INFOTH Note 9: Differential Entropy
9.1 Differential Entropy
For discrete r.v.s, we have the entropy. But for real-valued r.v.s with density functions, we need another form of entropy to process things. That is differential entropy.
Def: Diff. Ent.
Let $X\sim f$ be a real-valued r.v. with density $f$, meaning
$$ \Pr[X\in[a,b]]=\int_a^b f(x)\mathrm d x,\quad \int_{-\infty}^\infty f(x)\mathrm d x=1. $$We define $(\int_\R:=\int_{-\infty}^\infty)$
$$ h(X)=-\int_{\R} f(x)\log f(x)\mathrm d x $$In fact, the $h$ may not exist (the integral is $\pm \infty$), in case
$$ \int_\R \max(-f(x)\log f(x),0)=\infty,\text{ or } \int_\R \max(f(x)\log f(x),0)=\infty. $$Example: Uniform distribution
$$ X\sim\text{Unif}(a,b),\\ h(X)=\int_a^b \frac1{b-a}\log(b-a)\mathrm d x=\log(b-a) $$Example: Gaussian
$$ X\sim\mathcal N(0,\sigma^2),\quad \sigma^2>0,\\ f(x)={1\over \sigma\sqrt{2\pi}}e^{-x^2/2\sigma^2},x\in\R $$The diff. entropy:
$$ \begin{aligned} h(X)&=-\int_\R {1\over \sigma\sqrt{2\pi}}e^{-x^2/2\sigma^2}\log \left({1\over \sigma\sqrt{2\pi}}e^{-x^2/2\sigma^2}\right)\mathrm d x \\&=-\log e\int_\R {1\over \sigma\sqrt{2\pi}}e^{-x^2/2\sigma^2}\ln\left({1\over \sigma\sqrt{2\pi}}e^{-x^2/2\sigma^2}\right)\mathrm d x \\&=-\log e\int_\R {1\over \sigma\sqrt{2\pi}}e^{-x^2/2\sigma^2}\left(-{x^2\over 2\sigma^2}-\ln(\sigma\sqrt{2\pi})\right)\mathrm d x \\&=\log e\cdot \ln(\sigma\sqrt{2\pi})+\log e\int_\R{1\over \sigma\sqrt{2\pi}}e^{-x^2/2\sigma^2}{x^2\over 2\sigma^2}\mathrm d x \\&=\log(\sigma\sqrt{2\pi})+\log e\cdot\text{Var}[f]\cdot\frac1{2\sigma^2} \\&=\log(\sigma\sqrt{2\pi})+\frac12\log e \\&=\frac12\log(2\pi e\sigma^2) \end{aligned} $$Differential Entropy is not Entropy
- It can be negative. The case when $b-a<1$ in the uniform dist.
- Quantization
Quantization (Discretization)
Quantize by the interval $\Delta$ to approximate the integral.
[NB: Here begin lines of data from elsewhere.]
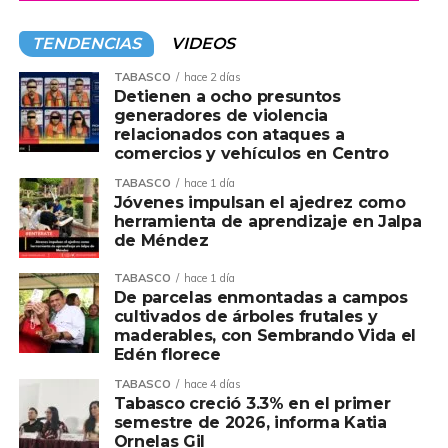
TENDENCIAS
VIDEOS
TABASCO
hace 2 días
Detienen a ocho presuntos
generadores de violencia
relacionados con ataques a
comercios y vehículos en Centro
TABASCO
hace 1 día
Jóvenes impulsan el ajedrez como
herramienta de aprendizaje en Jalpa
de Méndez
TABASCO
hace 1 día
De parcelas enmontadas a campos
cultivados de árboles frutales y
maderables, con Sembrando Vida el
Edén florece
TABASCO
hace 4 días
Tabasco creció 3.3% en el primer
semestre de 2026, informa Katia
Ornelas Gil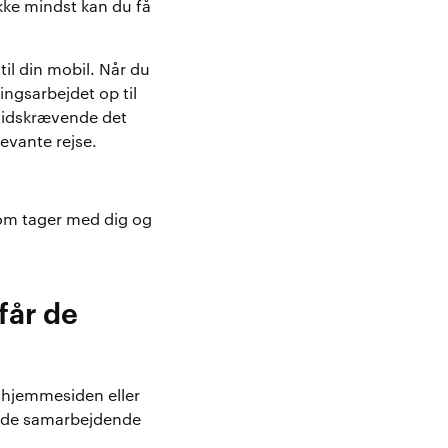
ikke mindst kan du få
til din mobil. Når du
ngsarbejdet op til
 tidskrævende det
evante rejse.
som tager med dig og
får de
å hjemmesiden eller
il de samarbejdende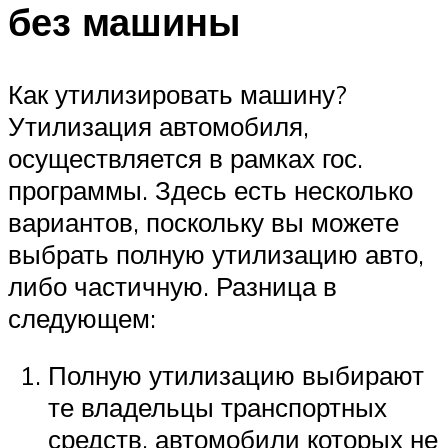
без машины
Как утилизировать машину?
Утилизация автомобиля,
осуществляется в рамках гос.
программы. Здесь есть несколько
вариантов, поскольку вы можете
выбрать полную утилизацию авто,
либо частичную. Разница в
следующем:
Полную утилизацию выбирают
те владельцы транспортных
средств, автомобили которых не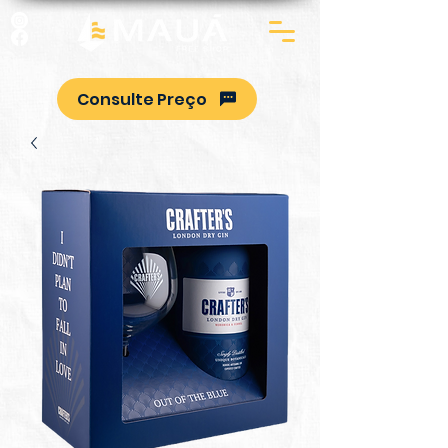
Consulte Preço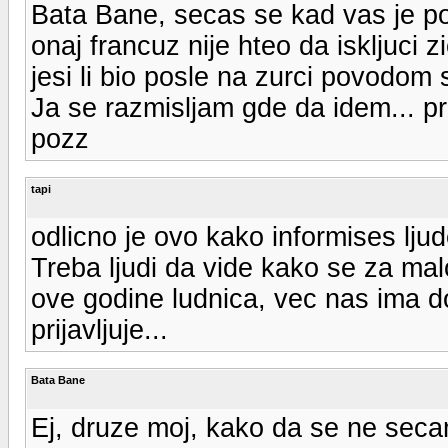
Bata Bane, secas se kad vas je pok
onaj francuz nije hteo da iskljuci z
jesi li bio posle na zurci povodom 
Ja se razmisljam gde da idem... pri
pozz
tapi
odlicno je ovo kako informises lju
Treba ljudi da vide kako se za malo
ove godine ludnica, vec nas ima do
prijavljuje...
Bata Bane
Ej, druze moj, kako da se ne sec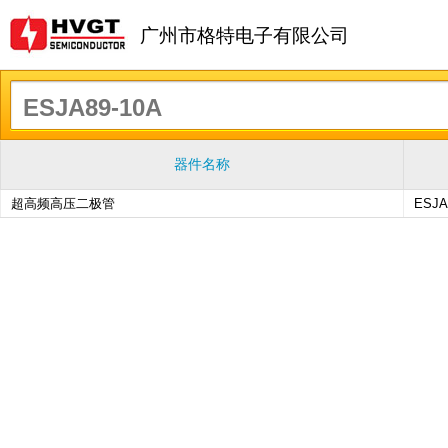
广州市格特电子有限公司
器件名称
超高频高压二极管
ESJA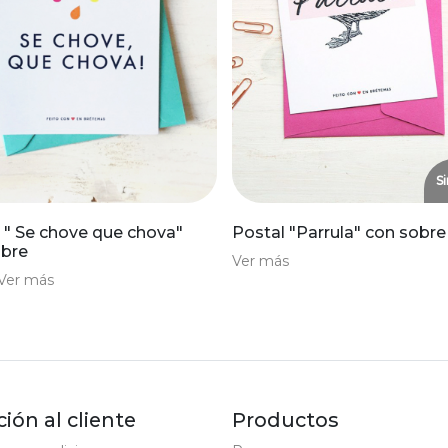
Si
 " Se chove que chova"
Postal "Parrula" con sobre
obre
Ver más
Ver más
ión al cliente
Productos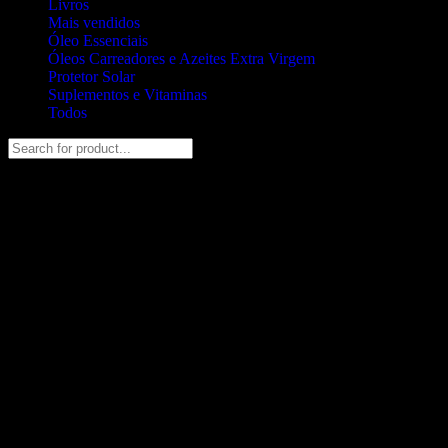
Livros
Mais vendidos
Óleo Essenciais
Óleos Carreadores e Azeites Extra Virgem
Protetor Solar
Suplementos e Vitaminas
Todos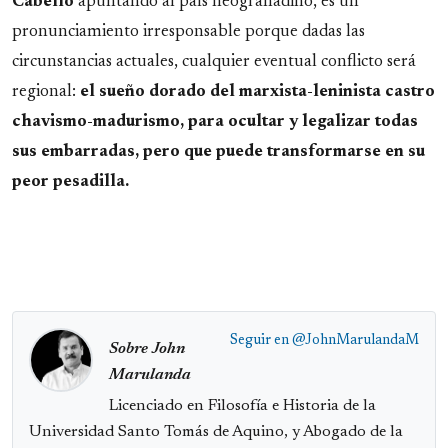
Cabello
apuntando al país neogranadino, es un
pronunciamiento irresponsable porque dadas las
circunstancias actuales, cualquier eventual conflicto será
regional:
el sueño dorado del marxista-leninista castro
chavismo-madurismo, para ocultar y legalizar todas
sus embarradas, pero que puede transformarse en su
peor pesadilla.
Seguir en
@JohnMarulandaM
Sobre John
Marulanda
Licenciado en Filosofía e Historia de la
Universidad Santo Tomás de Aquino, y Abogado de la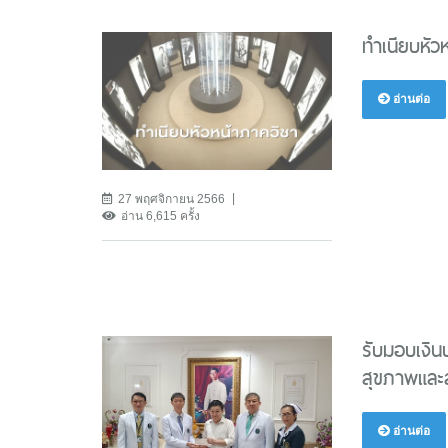
ทำเนียบหัว
อ่านต่อ
27 พฤศจิกายน 2566
อ่าน 6,615 ครั้ง
รับมอบเงิ
สุขภาพและส
อ่านต่อ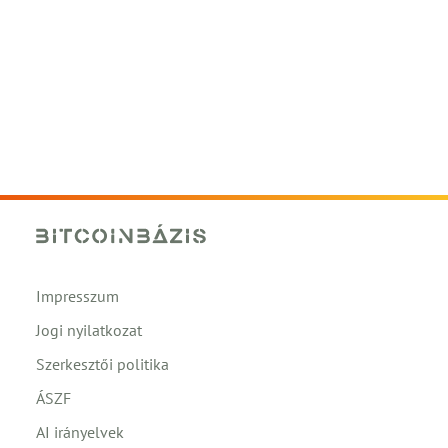
Impresszum
Jogi nyilatkozat
Szerkesztői politika
ÁSZF
AI irányelvek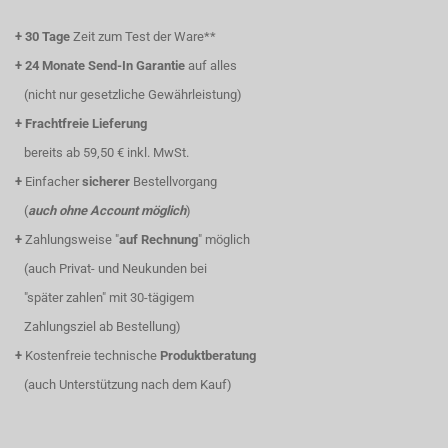
+
30 Tage
Zeit zum Test der Ware**
+
24 Monate Send-In Garantie
auf alles
(nicht nur gesetzliche Gewährleistung)
+
Frachtfreie Lieferung
bereits ab 59,50 € inkl. MwSt.
+
Einfacher
sicherer
Bestellvorgang
(
auch ohne Account möglich
)
+
Zahlungsweise "
auf Rechnung
" möglich
(auch Privat- und Neukunden bei
"später zahlen" mit 30-tägigem
Zahlungsziel ab Bestellung)
+
Kostenfreie technische
Produktberatung
(auch Unterstützung nach dem Kauf)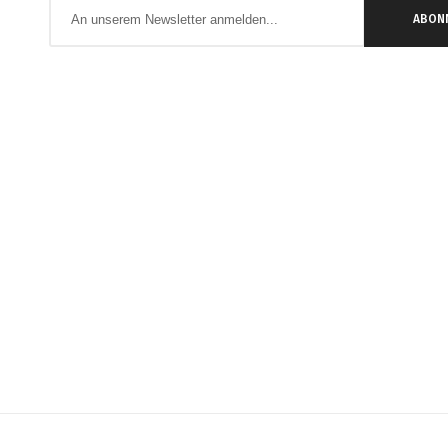
Anmeldung
ABON
zum
Newsletter: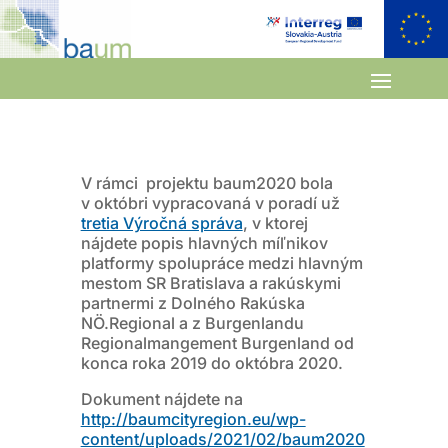
V rámci projektu baum2020 bola
v októbri vypracovaná v poradí už
tretia Výročná správa
, v ktorej
nájdete popis hlavných míľnikov
platformy spolupráce medzi hlavným
mestom SR Bratislava a rakúskymi
partnermi z Dolného Rakúska
NÖ.Regional a z Burgenlandu
Regionalmangement Burgenland od
konca roka 2019 do októbra 2020.
Dokument nájdete na
http://baumcityregion.eu/wp-
content/uploads/2021/02/baum2020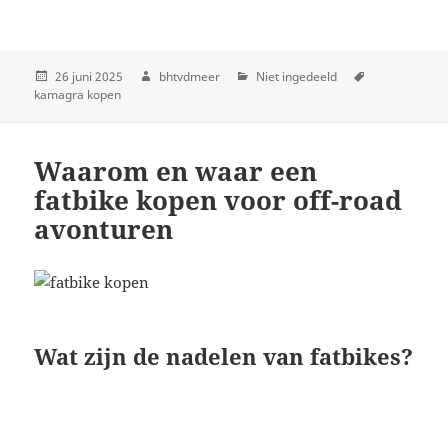
26 juni 2025
bhtvdmeer
Niet ingedeeld
kamagra kopen
Waarom en waar een
fatbike kopen voor off-road
avonturen
Wat zijn de nadelen van fatbikes?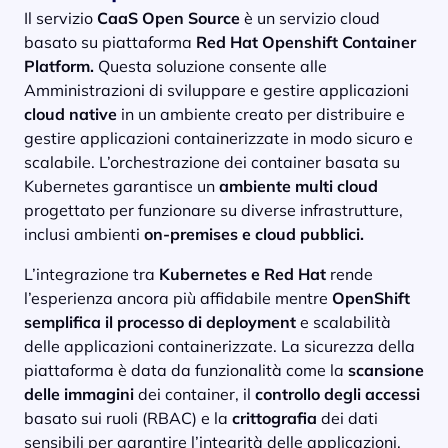
Il servizio
CaaS Open Source
è un servizio cloud
basato su piattaforma
Red Hat Openshift Container
Platform.
Questa soluzione consente alle
Amministrazioni di sviluppare e gestire applicazioni
cloud native
in un ambiente creato per distribuire e
gestire applicazioni containerizzate in modo sicuro e
scalabile. L’orchestrazione dei container basata su
Kubernetes garantisce un
ambiente multi cloud
progettato per funzionare su diverse infrastrutture,
inclusi ambienti
on-premises e cloud pubblici.
L’integrazione tra
Kubernetes e Red Hat
rende
l’esperienza ancora più affidabile mentre
OpenShift
semplifica il processo di deployment
e scalabilità
delle applicazioni containerizzate. La sicurezza della
piattaforma è data da funzionalità come la
scansione
delle immagini
dei container, il
controllo degli accessi
basato sui ruoli (RBAC) e la
crittografia
dei dati
sensibili per garantire l’integrità delle applicazioni.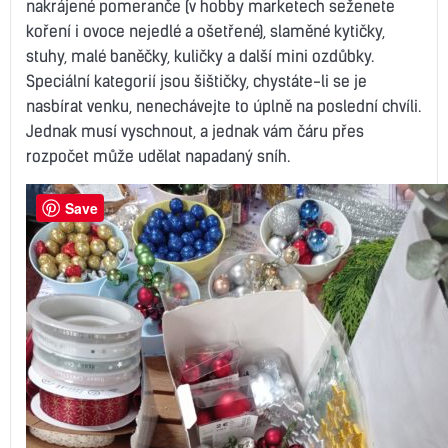
nakrájené pomeranče (v hobby marketech seženete
koření i ovoce nejedlé a ošetřené), slaměné kytičky,
stuhy, malé baněčky, kuličky a další mini ozdůbky.
Speciální kategorií jsou šištičky, chystáte-li se je
nasbírat venku, nenechávejte to úplně na poslední chvíli.
Jednak musí vyschnout, a jednak vám čáru přes
rozpočet může udělat napadaný sníh.
Save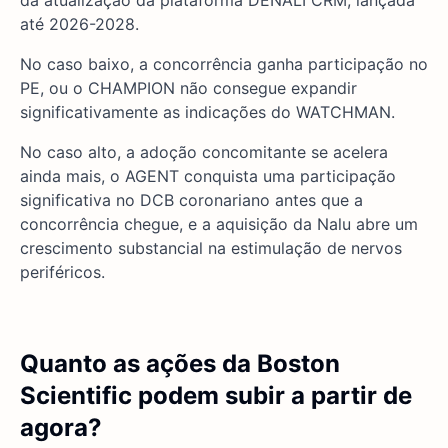
da atualização da plataforma DENALI CRM, lançada
até 2026-2028.
No caso baixo, a concorrência ganha participação no
PE, ou o CHAMPION não consegue expandir
significativamente as indicações do WATCHMAN.
No caso alto, a adoção concomitante se acelera
ainda mais, o AGENT conquista uma participação
significativa no DCB coronariano antes que a
concorrência chegue, e a aquisição da Nalu abre um
crescimento substancial na estimulação de nervos
periféricos.
Quanto as ações da Boston
Scientific podem subir a partir de
agora?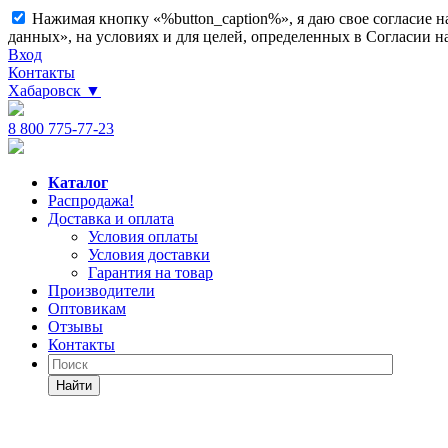
Нажимая кнопку «%button_caption%», я даю свое согласие 
данных», на условиях и для целей, определенных в Согласии 
Вход
Контакты
Хабаровск
▼
8 800 775-77-23
Каталог
Распродажа!
Доставка и оплата
Условия оплаты
Условия доставки
Гарантия на товар
Производители
Оптовикам
Отзывы
Контакты
Найти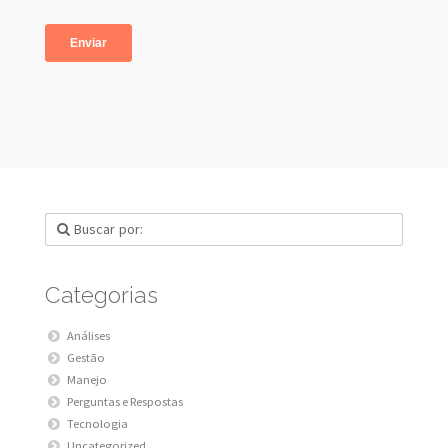
Categorias
Análises
Gestão
Manejo
Perguntas e Respostas
Tecnologia
Uncategorized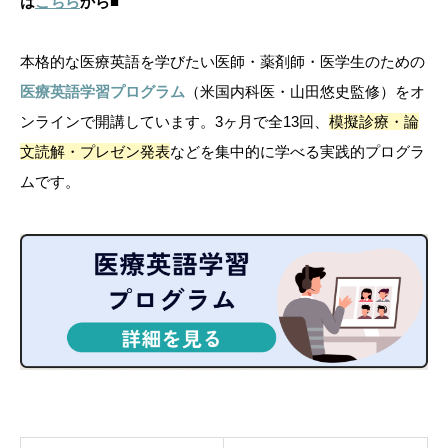
は
こちら
から
■
本格的な医療英語を学びたい医師・薬剤師・医学生のための
医療英語学習プログラム
（米国内科医・山田悠史監修）をオ
ンラインで開講しています。3ヶ月で全13回、
模擬診療・論
文読解・プレゼン発表
などを集中的に学べる実践的プログラ
ムです。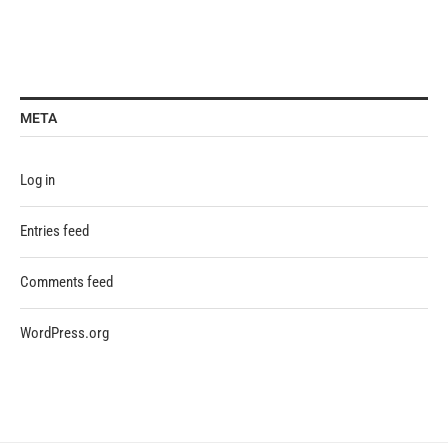
META
Log in
Entries feed
Comments feed
WordPress.org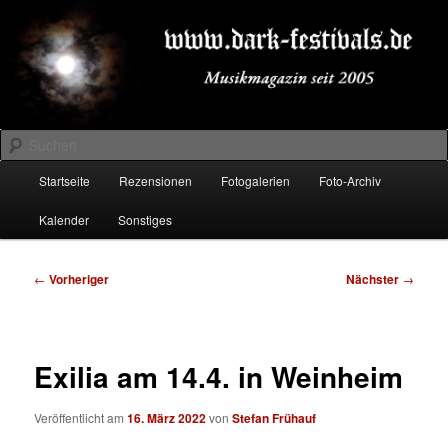
Zum
Musikmagazin seit 2005
primären
Inhalt
springen
DARK-FESTIVALS.DE
Suchen
Hauptmenü
Startseite
Rezensionen
Fotogalerien
Foto-Archiv
Kalender
Sonstiges
Beitragsnavigation
←
Vorheriger
Nächster
→
Exilia am 14.4. in Weinheim
Veröffentlicht am
16. März 2022
von
Stefan Frühauf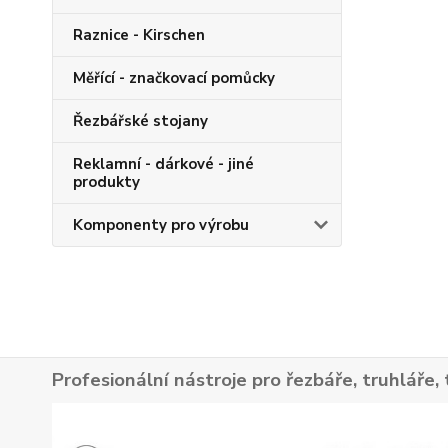
Raznice - Kirschen
Měřící - značkovací pomůcky
Řezbářské stojany
Reklamní - dárkové - jiné
produkty
Komponenty pro výrobu
Profesionální nástroje pro řezbáře, truhláře, 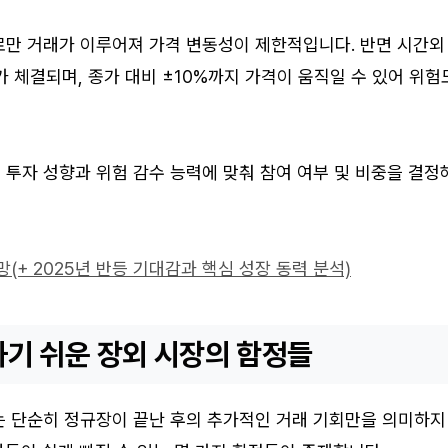
로만 거래가 이루어져 가격 변동성이 제한적입니다. 반면 시간외
가 체결되며, 종가 대비 ±10%까지 가격이 움직일 수 있어 위험
투자 성향과 위험 감수 능력에 맞춰 참여 여부 및 비중을 결정
(+ 2025년 반등 기대감과 핵심 성장 동력 분석)
기 쉬운 장외 시장의 함정들
는 단순히 정규장이 끝난 후의 추가적인 거래 기회만을 의미하지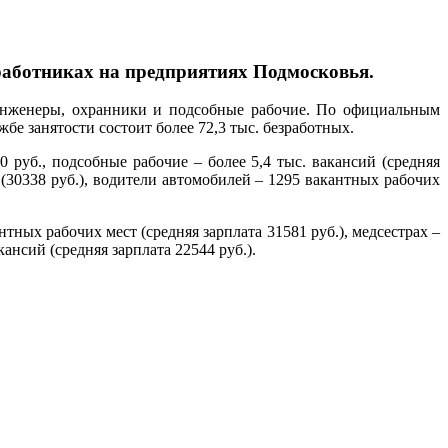
работниках на предприятиях Подмосковья.
инженеры, охранники и подсобные рабочие. По официальным
жбе занятости состоит более 72,3 тыс. безработных.
руб., подсобные рабочие – более 5,4 тыс. вакансий (средняя
 (30338 руб.), водители автомобилей – 1295 вакантных рабочих
антных рабочих мест (средняя зарплата 31581 руб.), медсестрах –
кансий (средняя зарплата 22544 руб.).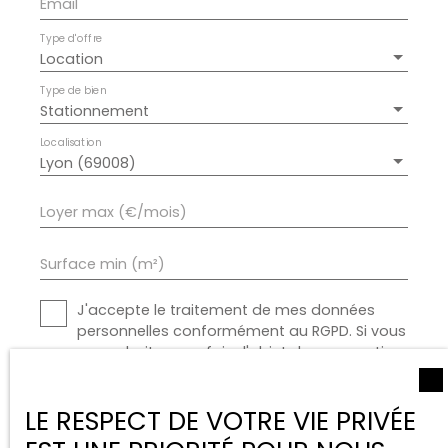
Email
Type d'offre
Location
Type de bien
Stationnement
Localisation
Lyon (69008)
Loyer max (€/mois)
Surface min (m²)
J'accepte le traitement de mes données
personnelles conformément au RGPD. Si vous
ne souhaitez pas faire l'objet de prospection
commerciale par voie téléphonique, vous
pouvez vous inscrire gratuitement sur la liste
LE RESPECT DE VOTRE VIE PRIVÉE
d'opposition au démarchage téléphonique,
prévu par l'article L223-1 du code de la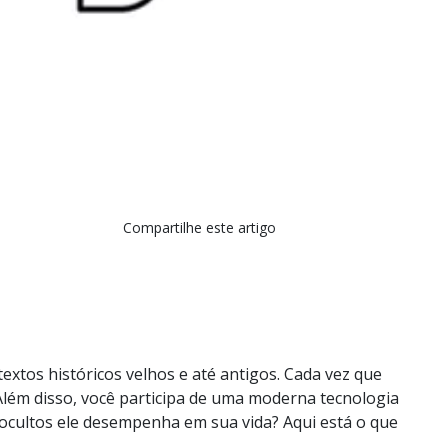
Compartilhe este artigo
textos históricos velhos e até antigos. Cada vez que
Além disso, você participa de uma moderna tecnologia
ocultos ele desempenha em sua vida? Aqui está o que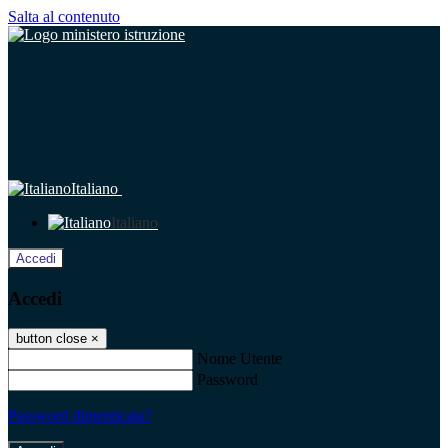
Salta al contenuto
Italiano
Italiano
Accedi
Accedi
button close
×
Nome Utente
Password
Password dimenticata?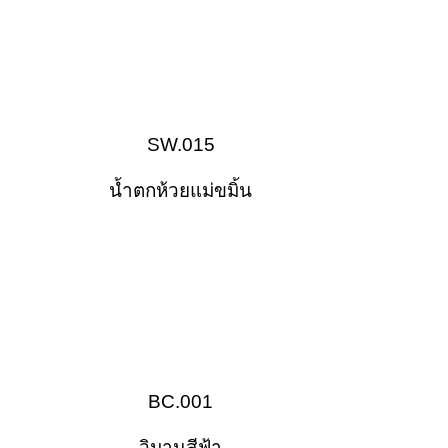
SW.015
น้ำตกห้วยแม่ขมิ้น
BC.001
วิมานสีฟ้า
$$ \sum_{k=-\infty}^\infty -\Delta\cdot (f(x_k)\log f(x_k))\approx-\int_{\R} f(x)\log f(x)\mathrm d x $$where $x_k=k\Delta$ i.e. $\cdots,-2\Delta,-\Delta,0,\Delta,\cdots$
So we have the true entropy with $\Delta$ quantization interval as an entropy of infinitely many probability values summing to 1:
$$ H(\cdots,p_{-2}^\Delta,p_{-1}^\Delta,p_0^\Delta,p_1^\Delta,p_2^\Delta,\cdots) =-\sum_k p_k^\Delta\log p_k^\Delta $$where the probability value $p_k^\Delta$ is
$$ p_k^\Delta:=\Pr[X\in[k\Delta,(k+1)\Delta)]=\int_{k\Delta}^{(k+1)\Delta}f(x)\mathrm d x \approx f(x_k)\Delta $$Then
$$ -p_k^\Delta\log p_k^\Delta\approx -f(x_k)\Delta\log (f(x_k)\Delta) =-f(x_k)\Delta\cdot\log(f(x_k))-f(x_k)\Delta\cdot\log \Delta $$Hence
$$ H(\cdots,p_{-2}^\Delta,p_{-1}^\Delta,p_0^\Delta,p_1^\Delta,p_2^\Delta,\cdots) =-\sum_k f(x_k)\Delta \log f(x_k)-\log\Delta\cdot\sum_k \Delta f(x_k) $$When $\Delta\to 0$,
$$ \sum_k\Delta \cdot f(x_k)=\int_\R f(x)\mathrm d x=1 $$and
$$ -\sum_k\Delta \cdot f(x_k)\log f(x_k)=-\int_\R f(x)\log f(x)\mathrm d x=h(X) $$hence
$$ H(\cdots,p_{-2}^\Delta,p_{-1}^\Delta,p_0^\Delta,p_1^\Delta,p_2^\Delta,\cdots) \to h(X)-\log \Delta,\quad\Delta\to 0 $$We find that $\log\Delta$ approaches $-\infty$ and the “entropy” $H$ approaches $+\infty$ while $h(X)$ still exists.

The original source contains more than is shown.